** Extracted records follows **

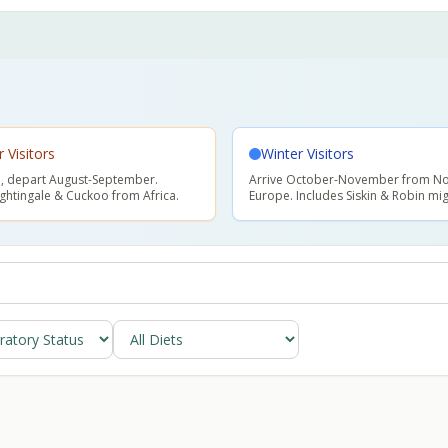
Visitors
Winter Visitors
il, depart August-September.
Arrive October-November from No
ightingale & Cuckoo from Africa.
Europe. Includes Siskin & Robin mig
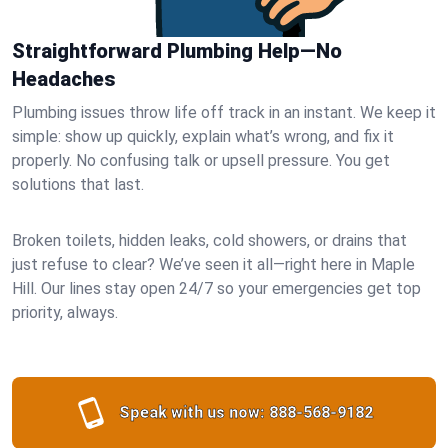
Straightforward Plumbing Help—No
Headaches
Plumbing issues throw life off track in an instant. We keep it
simple: show up quickly, explain what’s wrong, and fix it
properly. No confusing talk or upsell pressure. You get
solutions that last.
Broken toilets, hidden leaks, cold showers, or drains that
just refuse to clear? We’ve seen it all—right here in Maple
Hill. Our lines stay open 24/7 so your emergencies get top
priority, always.
Speak with us now:
888-568-9182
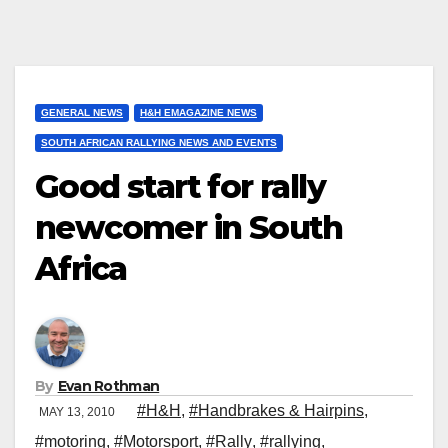
GENERAL NEWS
H&H EMAGAZINE NEWS
SOUTH AFRICAN RALLYING NEWS AND EVENTS
Good start for rally
newcomer in South
Africa
By
Evan Rothman
#H&H
,
#Handbrakes & Hairpins
,
MAY 13, 2010
#motoring
,
#Motorsport
,
#Rally
,
#rallying
,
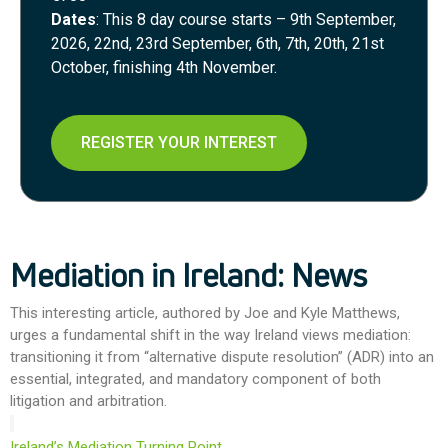
Dates
: This 8 day course starts – 9th September,
2026, 22nd, 23rd September, 6th, 7th, 20th, 21st
October, finishing 4th November.
REGISTER YOUR INTEREST
Mediation in Ireland: News
This interesting article, authored by Joe and Kyle Matthews,
urges a fundamental shift in the way Ireland views mediation:
transitioning it from “alternative dispute resolution” (ADR) into an
essential, integrated, and mandatory component of both
litigation and arbitration.
Ireland’s Mediation Turning Point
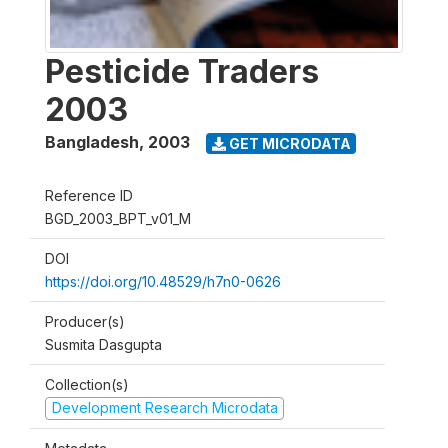
Pesticide Traders
2003
Bangladesh
,
2003
GET MICRODATA
Reference ID
BGD_2003_BPT_v01_M
DOI
https://doi.org/10.48529/h7n0-0626
Producer(s)
Susmita Dasgupta
Collection(s)
Development Research Microdata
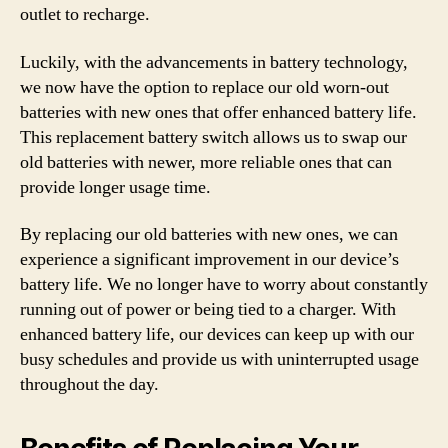
outlet to recharge.
Luckily, with the advancements in battery technology,
we now have the option to replace our old worn-out
batteries with new ones that offer enhanced battery life.
This replacement battery switch allows us to swap our
old batteries with newer, more reliable ones that can
provide longer usage time.
By replacing our old batteries with new ones, we can
experience a significant improvement in our device’s
battery life. We no longer have to worry about constantly
running out of power or being tied to a charger. With
enhanced battery life, our devices can keep up with our
busy schedules and provide us with uninterrupted usage
throughout the day.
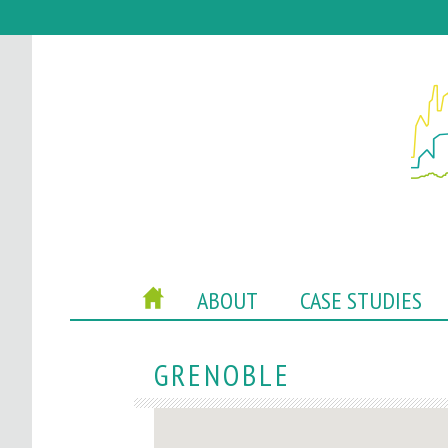
P
HOME
ABOUT
CASE STUDIES
O
C
GRENOBLE
A
C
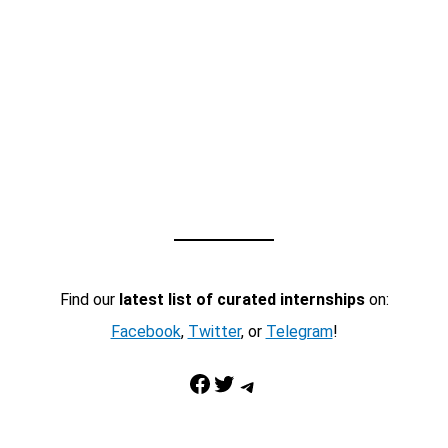
Find our
latest list of curated internships
on:
Facebook
,
Twitter
, or
Telegram
!
Facebook
Twitter
Telegram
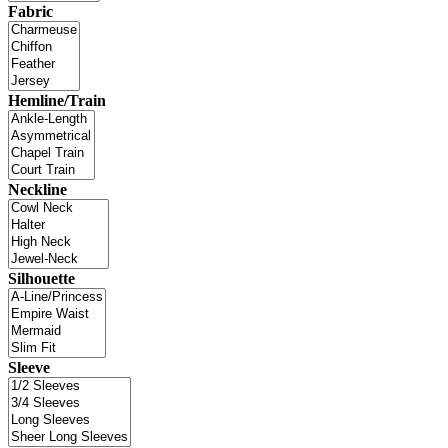
Fabric
Hemline/Train
Neckline
Silhouette
Sleeve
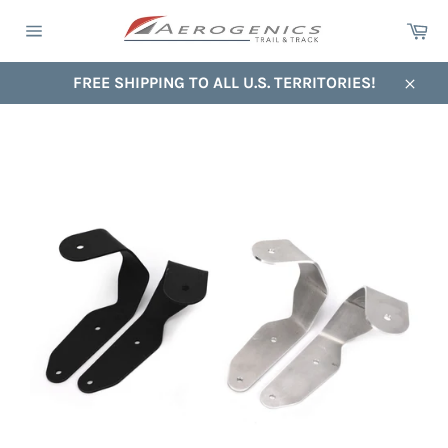
Skip
Ca
to
Site
content
navigation
FREE SHIPPING TO ALL U.S. TERRITORIES!
Close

** End of Extracted records **

Would you filter the records and copy each line that contains the word "provide"?

provide longer usage time.
busy schedules and provide us with uninterrupted usage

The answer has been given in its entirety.